The FC is schematically shown in the figure (Owejan et al., DOI:10.1016/J.IJHYDENE.2008.12.100). It consists of a pair of bipolar plates (BPPs), an interlayer called the gas diffusion layer (GDL), catalyst layer and a membrane. At the figure is the anode portion of the BPP where hydrogen is fed into the FC. At the platinum containing catalyst layer hydrogen molecules are split and ionized to form hydrogen ions. Hydrogen ions can diffuse through the membrane to the cathode side. The electrons are transported through the GDL, which is mostly a highly porous carbon mesh, to the anode side of the BPP. The hydrogen ions at the cathode side of the FC react with oxygen, and form water molecules. Electrons are released by the cathode side of the next BPP in order to complete the reaction, which is again through a carbon mesh (GDL) at this side of the electrochemical cell. So, the electron current goes in the figure on the right from right to left. Typical current densities in FCs are 1 A/cm2 presently. Typically for a complete stack, 300 to 400 BPPs are used to get enough voltage. The main function of the BPP is to transport the large current with current density around 1 A/cm2 from one FC to the next. A BPP is frequently named separator because of this split of chemical reactions involved.

Traditionally, graphite plates were used as BPPs. A major disadvantage of graphite plates is their large thickness to overcome the material brittleness. With a FC stack of over 300 BPPs the dimensions of the FC with graphite BPPs will be too large for transport applications. For automobile applications, BPPs are preferably made of thin metal plates, presently stainless steel or titanium. In this article, coating technology for metal BPPs will be introduced.

Schematic view of FC

The conditions inside the FC made of metal BPPs are such that corrosion and out-diffusion of metal atoms take place when there is no further protection at the plate surface. Corrosion causes an undesired increase of the so-called interface contact resistance (ICR). Out-diffusion of metal ions results in pollution of the catalyzer and PEM exchange membrane, resulting in power losses over time. Effective coatings have been developed to overcome this technical challenge for both mass volume automotive applications and for industrial applications requiring much longer lifetimes than automotive. For passenger cars, an operational lifetime of 5 000 to 10 000 h is said to be sufficient. For applications like trucks, trains, airplanes, the lifetime should be substantially longer, a figure of 30 000 h is becoming the standard expectation. Electrolyzers have life expectations up to 80 000 h and run at higher operating voltages. Therefore, different technical solutions are emerging for the three mentioned application areas.

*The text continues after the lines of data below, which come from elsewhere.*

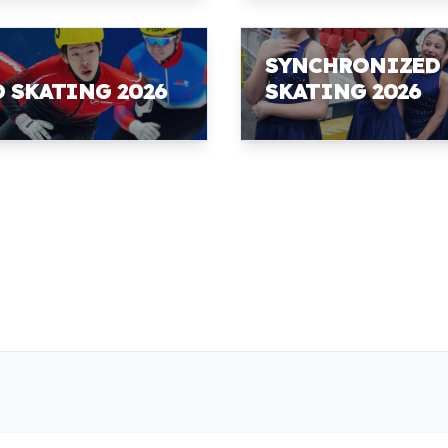
SYNCHRONIZED
D SKATING 2026
SKATING 2026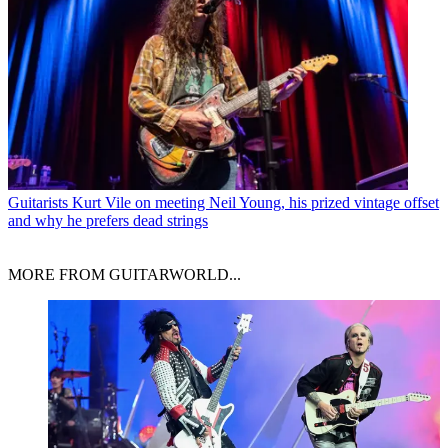
Guitarists
Kurt Vile on meeting Neil Young, his prized vintage offset
and why he prefers dead strings
MORE FROM GUITARWORLD...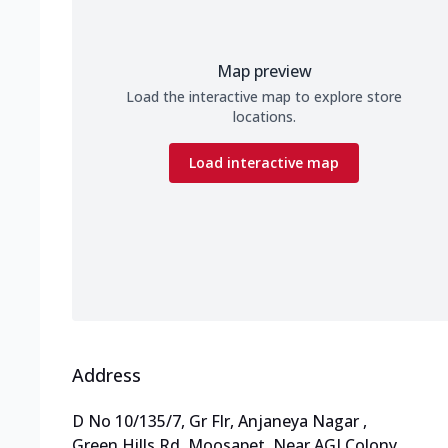
Map preview
Load the interactive map to explore store
locations.
Load interactive map
Address
D No 10/135/7, Gr Flr, Anjaneya Nagar
,
Green Hills Rd, Moosapet
,
Near AGI Colony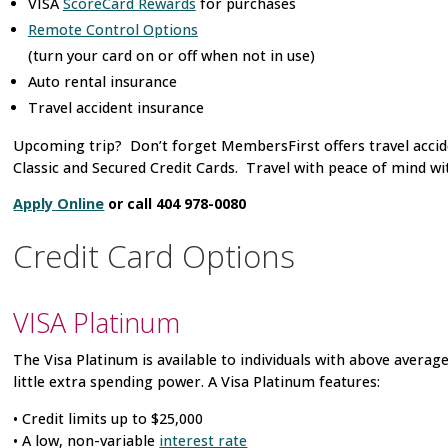
VISA
ScoreCard Rewards
for purchases
Remote Control Options
(turn your card on or off when not in use)
Auto rental insurance
Travel accident insurance
Upcoming trip? Don’t forget MembersFirst offers travel accid
Classic and Secured Credit Cards. Travel with peace of mind with
Apply Online
or call 404 978-0080
Credit Card Options
VISA
Platinum
The Visa Platinum is available to individuals with above average
little extra spending power. A Visa Platinum features:
• Credit limits up to $25,000
• A low, non-variable
interest rate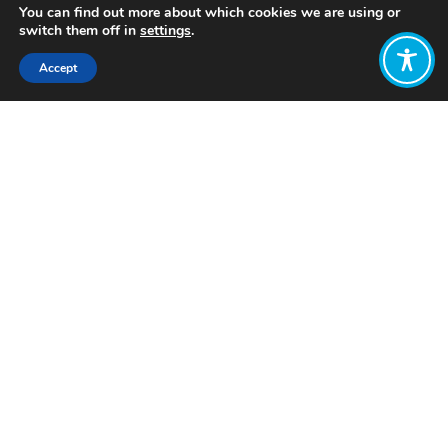
You can find out more about which cookies we are using or
switch them off in
settings
.
Accept
Share:
Published on
October 22, 2024
Want to join
the discussion?
Let us know what
you would like
to write about!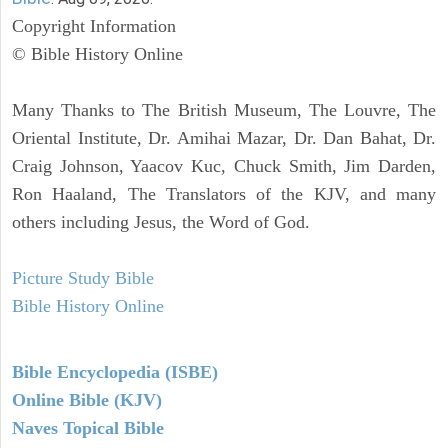
Copyright Information
© Bible History Online
Many Thanks to The British Museum, The Louvre, The
Oriental Institute, Dr. Amihai Mazar, Dr. Dan Bahat, Dr.
Craig Johnson, Yaacov Kuc, Chuck Smith, Jim Darden,
Ron Haaland, The Translators of the KJV, and many
others including Jesus, the Word of God.
Picture Study Bible
Bible History Online
Bible Encyclopedia (ISBE)
Online Bible (KJV)
Naves Topical Bible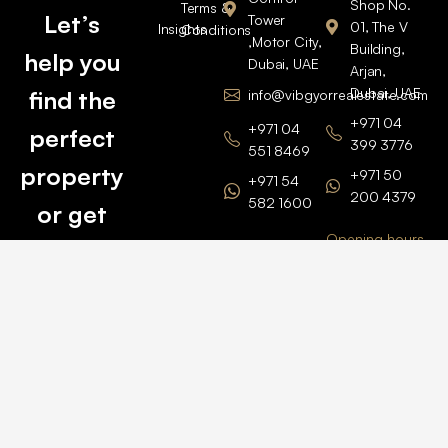
Shop No.
Terms &
Let’s
Tower
01, The V
Insights
Conditions
,Motor City,
Building,
help you
Dubai, UAE
Arjan,
Dubai, UAE
find the
info@vibgyorrealestate.com
+971 04
+971 04
perfect
399 3776
551 8469
property
+971 50
+971 54
200 4379
582 1600
or get
Opening hours
BARSHA
top
BRANCH
Monday –
value for
Saturaday
BARSHA
the one
9am – 6pm
OFFICE No.
1308
you own.
Grosvenor
Business
Tower
Catch
Barsha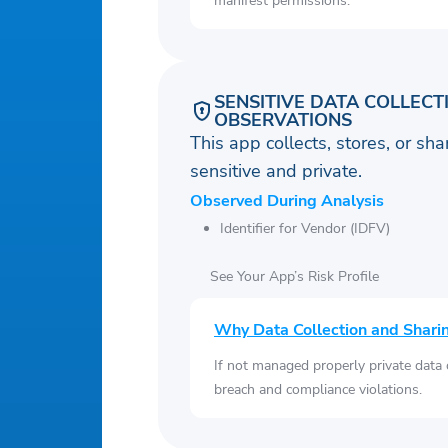
manifest permissions.
SENSITIVE DATA COLLECT
OBSERVATIONS
This app collects, stores, or sh
sensitive and private.
Observed During Analysis
Identifier for Vendor (IDFV)
See Your App’s Risk Profile
Why Data Collection and Shari
If not managed properly private data
breach and compliance violations.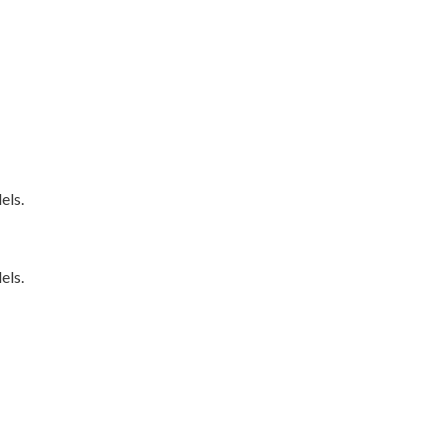
els.
els.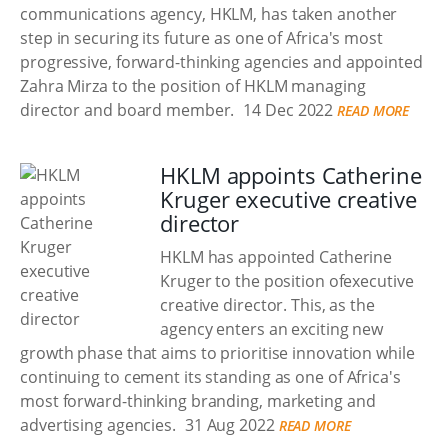
communications agency, HKLM, has taken another
step in securing its future as one of Africa's most
progressive, forward-thinking agencies and appointed
Zahra Mirza to the position of HKLM managing
director and board member.
14 Dec 2022
READ MORE
HKLM appoints Catherine
Kruger executive creative
director
HKLM has appointed Catherine
Kruger to the position ofexecutive
creative director. This, as the
agency enters an exciting new
growth phase that aims to prioritise innovation while
continuing to cement its standing as one of Africa's
most forward-thinking branding, marketing and
advertising agencies.
31 Aug 2022
READ MORE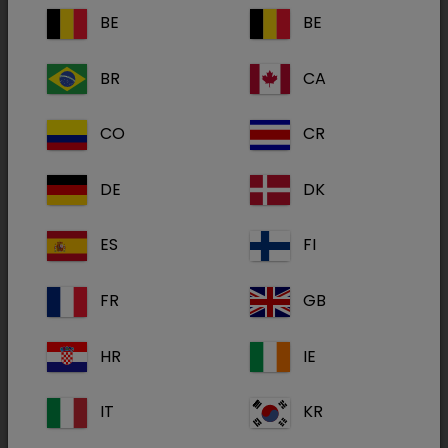
committed and happy employees to the best
BE
BE
possible relationships with suppliers and
customers. The Values play a vital role in
BR
CA
bringing consistency to all the businesses
across the Group, enabling all employees to be
CO
CR
aware of what is expected of them and how
they can achieve that.
DE
DK
ES
FI
FR
GB
HR
IE
IT
KR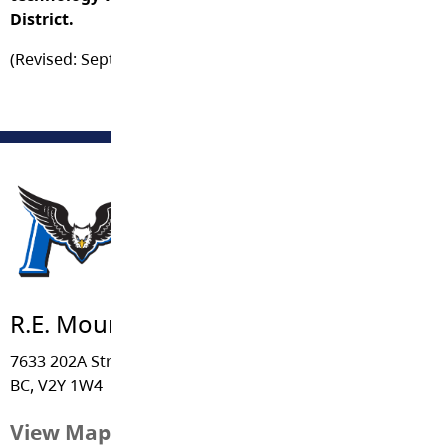
District.
(Revised: September 2014)
R.E. Mountain Secondary
7633 202A Street, Langley
BC, V2Y 1W4
View Map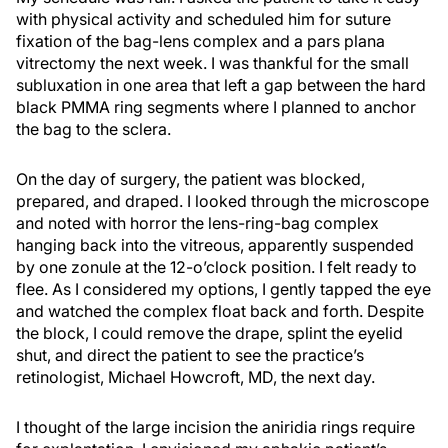
with physical activity and scheduled him for suture
fixation of the bag-lens complex and a pars plana
vitrectomy the next week. I was thankful for the small
subluxation in one area that left a gap between the hard
black PMMA ring segments where I planned to anchor
the bag to the sclera.
On the day of surgery, the patient was blocked,
prepared, and draped. I looked through the microscope
and noted with horror the lens-ring-bag complex
hanging back into the vitreous, apparently suspended
by one zonule at the 12-o’clock position. I felt ready to
flee. As I considered my options, I gently tapped the eye
and watched the complex float back and forth. Despite
the block, I could remove the drape, splint the eyelid
shut, and direct the patient to see the practice’s
retinologist, Michael Howcroft, MD, the next day.
I thought of the large incision the aniridia rings require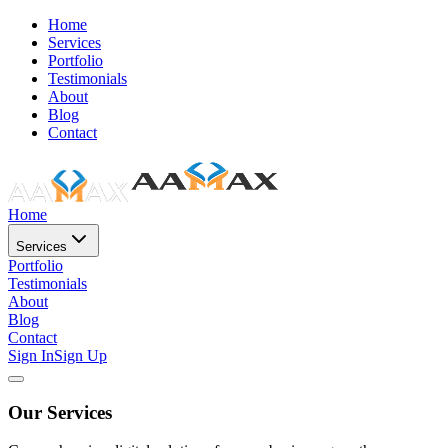
Home
Services
Portfolio
Testimonials
About
Blog
Contact
Home
Services
Portfolio
Testimonials
About
Blog
Contact
Sign In
Sign Up
Our Services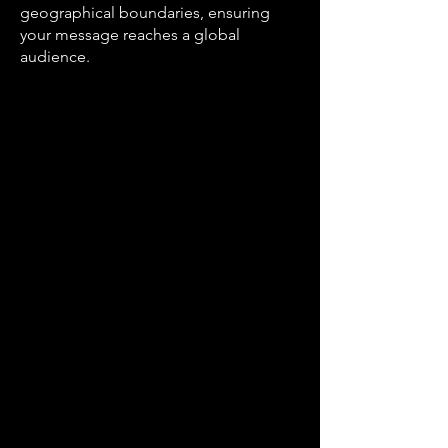
geographical boundaries, ensuring
your message reaches a global
audience.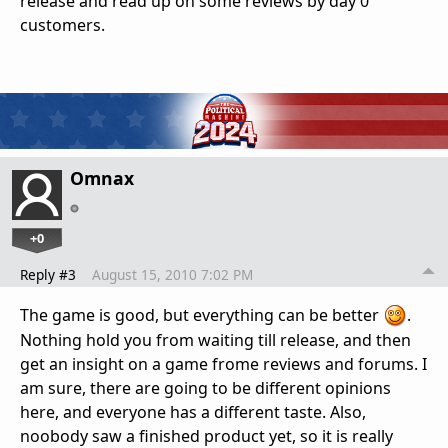
release and read up on some reviews by day 0
customers.
Omnax
+0
Reply #3
August 15, 2010 7:02 PM
The game is good, but everything can be better
.
Nothing hold you from waiting till release, and then
get an insight on a game frome reviews and forums. I
am sure, there are going to be different opinions
here, and everyone has a different taste. Also,
noobody saw a finished product yet, so it is really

The BPP has another function to absorb thermal energy of the FC and to keep the operational temperature at 70-90°C. For that purpose, the BPP is designed with inside cooling channels. The metal BPP is typically produced by stamping two parts and creating valleys and crests in each half. The two halves are seamed by welding or glueing at the outer edges. The crests form inside cooling channels.
In practice two items are important for the functioning of BPPs: (1) low ICR between the GDL and the BPP, and (2) low corrosion; corrosion causes diffusion of metal ions out of the metal plate, which contaminates the catalyst. Furthermore, corrosion results in an increase of the ICR.

The ICR is determined by sandwiching the BPP between two GDLs and measures the resistance. The pressure during ICR measurement should be equal to the pressure inside the FC, presently 1 MPa. The target value of ICR has been indicated by the US Department of Energy (DOE) and is ICR < 10 mΩ∙cm2 (DOE Technical Targets for PEM-FC Components, available at The DOE target value for corrosion is a corrosion current in an oxidizing medium (H2SO4 with pH3) < 1μA/cm2. It should be noted here that industrial parties frequently use modified media to better represent harsh operational conditions. Measurements are done with static potential and varying potential. The important static potential is the one that is expected under normal operational conditions for FCs, i.e. 0.8 V.

Development by Hauzer and Ionbond

Both IHI Ionbond AG and IHI Hauzer Techno Coating B. V. (hereinafter referred to as “Ionbond” and “Hauzer”, respectively) belong to IHI Heat Treatment & Surface Engineering Business Unit. Ionbond provides coating services for customers and has a global network of coating plants in most major industrial areas. Hauzer provides coating equipment both to Ionbond and customers that perform in-house coating operations.

Hauzer, as an equipment supplier, focuses on mass volume BPP production with in-house coating systems for the high-volume automotive market. As mentioned above, a FC stack typically has over 300 BPPs, so for production volumes of 10 million to 100 million BPPs per year, only a fully adapted production chain with integration of coatings is realistic. Hauzer focuses on providing solutions with in-line coating machines with short tact times and high outputs. For customer production series before an in-line system is installed, Ionbond supports the customers during the initial prototyping and initial production of BPPs on Hauzer’s large batch-type coating systems.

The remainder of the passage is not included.